Congrats to Chaz, who finished the draft of his new play yesterday – may I be close behind you.
And dammit, Chaz, feeding my addiction!
Those of you who’ve “known” me for awhile know that I’m addicted to juvenile fiction, especially the mystery series, from the turn of the last century onwards. Beverly Gray, Nancy Drew, Trixie Belden, Penny Parker, Dana Girls, Ruth Fielding, Hardy Boys, Adventure Girls, Vicki Barr, Judy Bolton, Sue Barton, Cherry Ames . . .the list goes on and on. Even Marjorie Dean, although the sexism really sets my teeth on edge. As annoying as the racism and sexism are in these books, it gives a snapshot of the times in which they were published, and, if we’re going to write historical fiction (even if it’s not juvenile), reading these books can give a writer an awful lot of information – some of it not so pleasant. Beverly Gray is my special obsession – I think I’m missing only three books in the series. I know the rare one set at the World’s Fair is one of them. But I can’t remember the other two. Unfortunately, they’re all in storage right now. I picked up some by Enid Blyton just before everything went into storage, so I haven’t read them yet.
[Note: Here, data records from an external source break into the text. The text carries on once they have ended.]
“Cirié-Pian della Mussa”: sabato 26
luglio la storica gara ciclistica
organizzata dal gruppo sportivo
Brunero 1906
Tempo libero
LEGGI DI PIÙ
And one of Chaz’s pleasures is the series of the Chalet School books, by Elinor Brent-Dyer. There are 62 of them in the series. And he’s blogged about them a bit . . .and now I’m hunting them down. Because give me a series to collect, and off I go . . .
Of course, it’s not Chaz’s fault at all; it’s my choice. And I’m grateful that he’s shared his joy in the books with me.
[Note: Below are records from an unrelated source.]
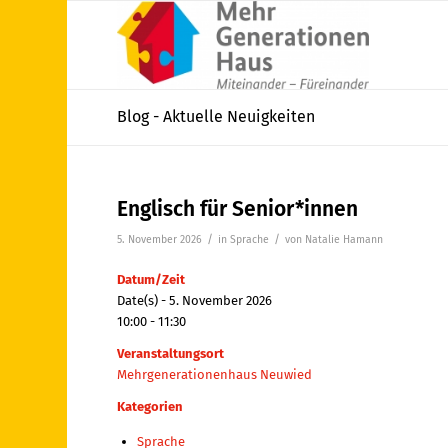
Blog - Aktuelle Neuigkeiten
Englisch für Senior*innen
/
/
5. November 2026
in
Sprache
von
Natalie Hamann
Datum/Zeit
Date(s) - 5. November 2026
10:00 - 11:30
Veranstaltungsort
Mehrgenerationenhaus Neuwied
Kategorien
Sprache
I’ve got the deadline blues. I was very excited about all these articles when I pitched them; even more so when we went to contract. And now, I just don’t feel like it.
This is what separates the professionals from the wanna-bes. The professionals get it done no matter how they feel. Or even when their Muse has told them to stuff it and gone off to Tahiti . . .
Cleaned off my desk. Yes, I was procrastinating, but I also have to give my incoming Computer Guru room to work.
It looks so nice and unusual that I’m going to try and keep it that way, and work my way through everything that was on my desk and next to my desk and is now in crates.
Maybe I should take a crate or two Elsewhere.
Or maybe I should only take deadlined work.
Next week, I’m taking “Ris an Abrar” to Connecticut, because if I don’t get it together on that piece, I’ll blow my deadline.
Cooked chicken in a mustard-wine sauce last night. Haven’t yet decided if I’ll cook in Elsewhere, or just order in . . .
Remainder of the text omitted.